Self-described polymath Larry Tchogninou is here to design differently
Mentored by Virgil Abloh, Larry Tchogninou is breaking away from design's traditional notions
Larry Tchogninou is breaking away from the old ways of thinking. ‘At architecture school they basically taught us that everything has been done already, that it’s almost too late for new ideas,’ explains the Chicago-based designer. That’s why he started his own studio called Ruptur Vision, which marks a clear break from this mindset.
The Knuckle Shelf
One of his recent pieces the ‘Knuckle Shelf’, which is currently on show at the Theaster Gates’s Stony Island Arts Bank, certainly doesn’t conform. Tchogninou brings a potent imagination to life: built out of necessity for more storage space, the form was inspired by the impression that books often leave on him.
‘There are some titles I’ve read that knock me out.’ Says the self-described polymath. ‘Oriki, by Nifemi Marcus Bello, or I make Shoes by Salehe Bembury.’ This sensation was translated into the shape of a knuckle duster. Constructed using Baltic birch plywood and aluminium sheets, the system features no hardware and uses friction-fit engineering.

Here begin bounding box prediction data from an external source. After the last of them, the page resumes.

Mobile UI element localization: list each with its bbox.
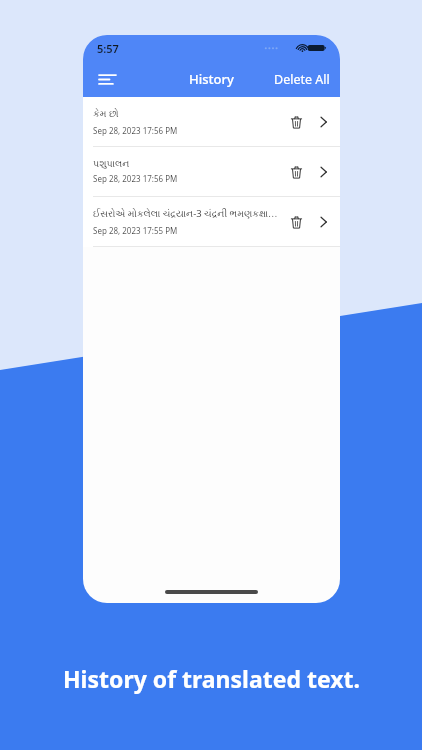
staticText: History xyxy=(189,70,234,88)
staticText: ઈસરોએ મોકલેલા ચંદ્રયાન-3 ચંદ્રની ભમણકક્ષ… xyxy=(93,207,282,220)
button[interactable]: Open xyxy=(310,209,336,235)
button[interactable]: Delete xyxy=(282,158,310,186)
button[interactable]: Delete xyxy=(282,208,310,236)
staticText: કેમ છો xyxy=(93,107,119,120)
button[interactable]: ઈસરોએ મોકલેલા ચંદ્રયાન-3 ચંદ્રની ભમણકક્ષ… xyxy=(83,197,340,247)
button[interactable]: કેમ છો xyxy=(83,97,340,147)
button[interactable]: Delete All xyxy=(264,65,340,94)
button[interactable]: પશુપાલન xyxy=(83,147,340,197)
staticText: Delete All xyxy=(274,71,330,88)
staticText: પશુપાલન xyxy=(93,159,130,168)
staticText: Sep 28, 2023 17:56 PM xyxy=(93,173,178,184)
button[interactable]: Open xyxy=(310,109,336,135)
staticText: Sep 28, 2023 17:56 PM xyxy=(93,125,178,136)
button[interactable]: Delete xyxy=(282,108,310,136)
button[interactable]: Open xyxy=(310,159,336,185)
staticText: 5:57 xyxy=(97,41,119,56)
button[interactable]: Menu xyxy=(91,63,123,95)
staticText: Sep 28, 2023 17:55 PM xyxy=(93,225,178,236)
staticText: History of translated text. xyxy=(63,663,360,694)
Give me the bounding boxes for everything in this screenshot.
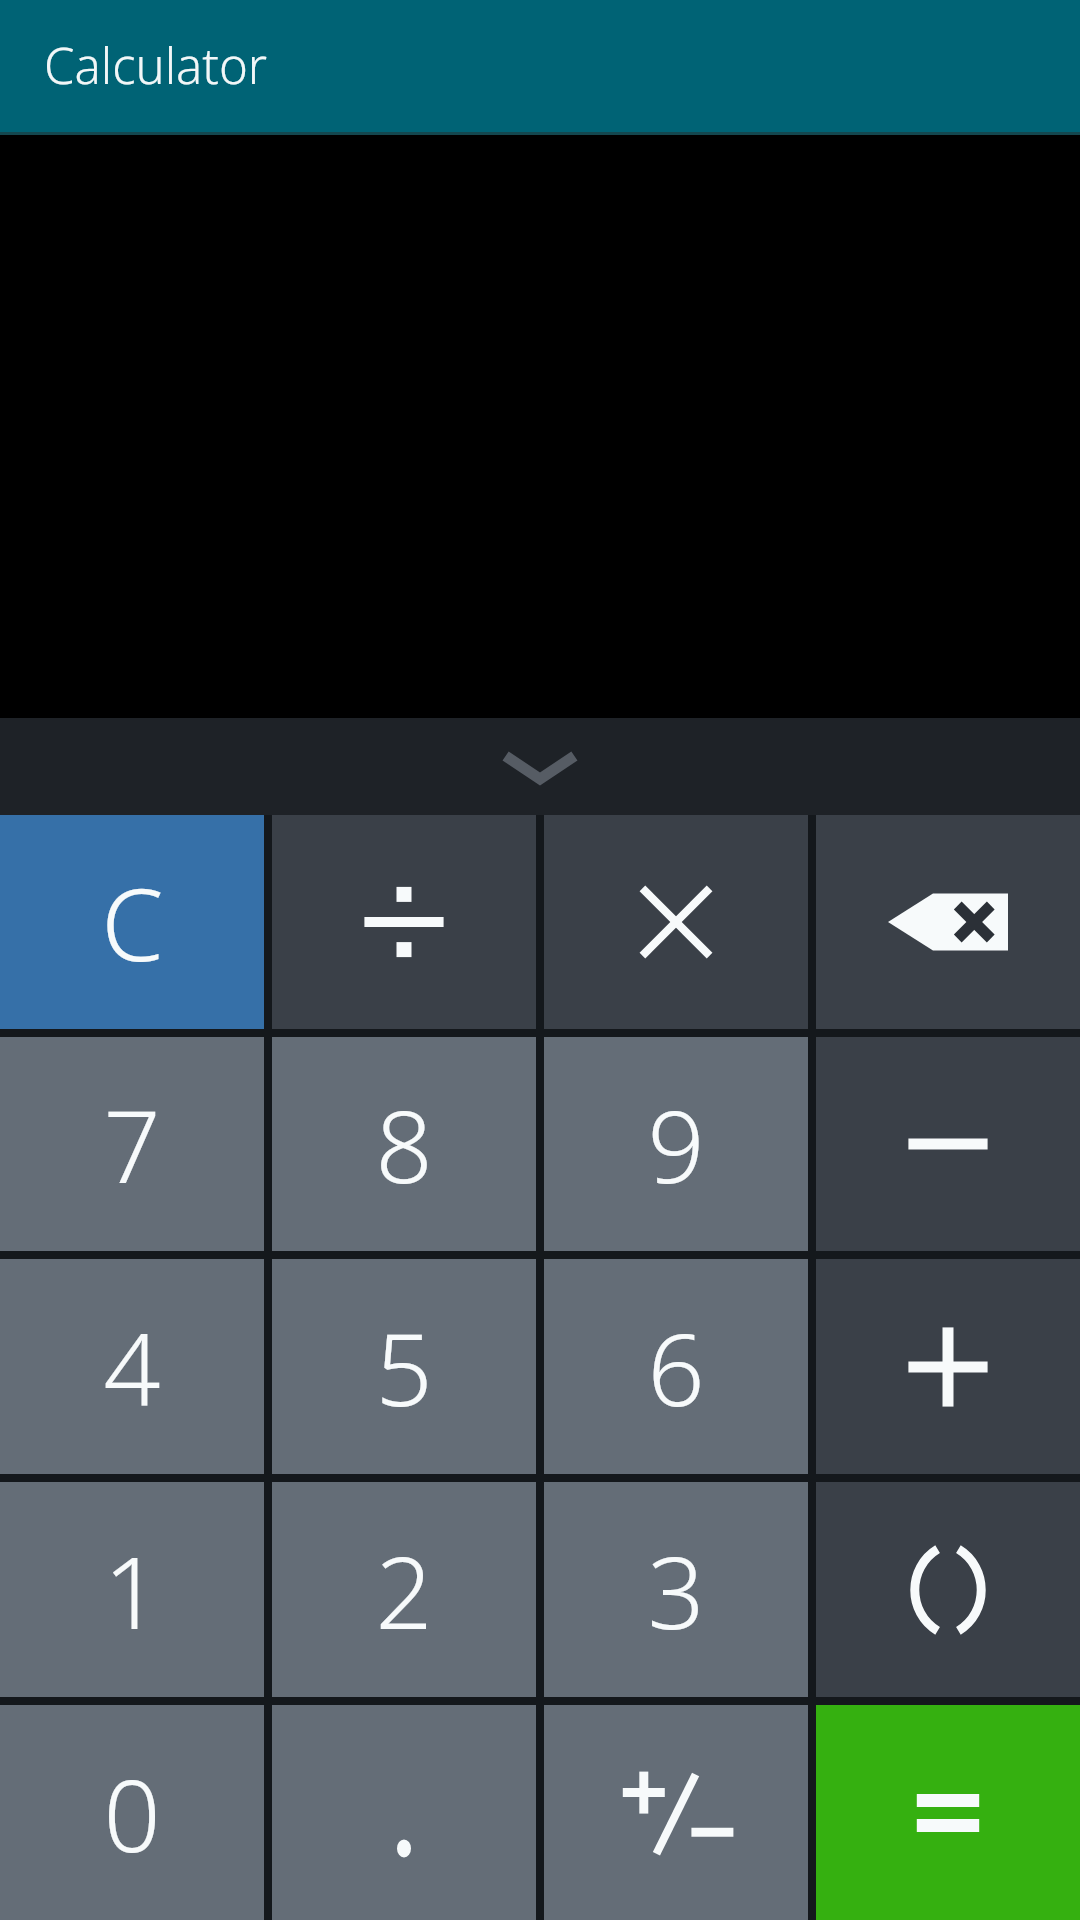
button[interactable]: 9 bbox=[544, 1037, 808, 1251]
button[interactable]: Equals bbox=[816, 1705, 1080, 1920]
staticText: Calculator bbox=[44, 32, 268, 99]
button[interactable]: Expand history bbox=[0, 718, 1080, 815]
button[interactable]: 8 bbox=[272, 1037, 536, 1251]
staticText: 1 bbox=[103, 1522, 161, 1658]
staticText: 4 bbox=[103, 1299, 161, 1435]
button[interactable]: 2 bbox=[272, 1482, 536, 1697]
button[interactable]: 1 bbox=[0, 1482, 264, 1697]
button[interactable]: 5 bbox=[272, 1259, 536, 1474]
button[interactable]: C bbox=[0, 815, 264, 1029]
button[interactable]: 3 bbox=[544, 1482, 808, 1697]
staticText: 3 bbox=[647, 1522, 705, 1658]
button[interactable]: Decimal point bbox=[272, 1705, 536, 1920]
staticText: C bbox=[101, 854, 164, 990]
button[interactable]: Plus bbox=[816, 1259, 1080, 1474]
button[interactable]: Plus minus bbox=[544, 1705, 808, 1920]
staticText: 0 bbox=[103, 1745, 161, 1881]
staticText: 9 bbox=[647, 1076, 705, 1212]
button[interactable]: Multiply bbox=[544, 815, 808, 1029]
staticText: 2 bbox=[375, 1522, 433, 1658]
button[interactable]: Minus bbox=[816, 1037, 1080, 1251]
button[interactable]: 4 bbox=[0, 1259, 264, 1474]
staticText: 5 bbox=[375, 1299, 433, 1435]
button[interactable]: Parentheses bbox=[816, 1482, 1080, 1697]
staticText: 7 bbox=[103, 1076, 161, 1212]
button[interactable]: 7 bbox=[0, 1037, 264, 1251]
button[interactable]: Delete bbox=[816, 815, 1080, 1029]
button[interactable]: 6 bbox=[544, 1259, 808, 1474]
button[interactable]: Divide bbox=[272, 815, 536, 1029]
staticText: 8 bbox=[375, 1076, 433, 1212]
button[interactable]: 0 bbox=[0, 1705, 264, 1920]
staticText: 6 bbox=[647, 1299, 705, 1435]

Larry Tchogninou: one to watch
Born in 1999 in Cotonou, Benin, Tchogninou was drawn to architecture at an early age. ‘When I was around six years, old, my mum was building a house in the Cotonou suburbs; we would visit the site weekly and I was always in awe of how everything came together,’ recalls Tchogninou. After moving to Paris in 2014, where he finished his secondary school education, he went on to study at L’Ecole Nationale Supérieure d'Architecture Paris-Val-de-Seine. Four years later, he moved to Chicago to join his mother, and studied architecture at Illinois Institute of Technology.
‘Beak’ citrus squeezer
In 2019, Tchogninou participated in the NikeLab Chicago Recreation Lab, a summer mentorship programme led by the late Virgil Abloh. This is where he met his Points of Sail co-founder James Langford: together they design retail stores, both in Chicago and in Benin.
In the latter, they worked on a pop-up retail store called Tibi. ‘All the pieces that you see in that retail store are made in Cotonou. The silver stools are cast in aluminium,’ he explains. They were created by the same artisan that made his sand-casted citrus squeezer, ‘Beak’, forged in the shape of a swan’s neck and beak. ‘My favourite design object is the ‘Juicy Salif’ by Philippe Starck,’ he explains. Like ‘Juicy’, Tchogninou’s ‘Beak’ citrus squeezer is a conversation starter. ‘People don’t know what it is initially, but when I explain it to them, it sells like crazy.’
‘SWDC’ duffel bag for Nike
Tchogninou has an aptitude for the unconventional: when he worked with Serena Williams Design Crew in 2021 he created the ‘SWDC’ duffel bag, a soft lilac trapezoid sports bag, which collapses into a crossbody bag (it launched two years later).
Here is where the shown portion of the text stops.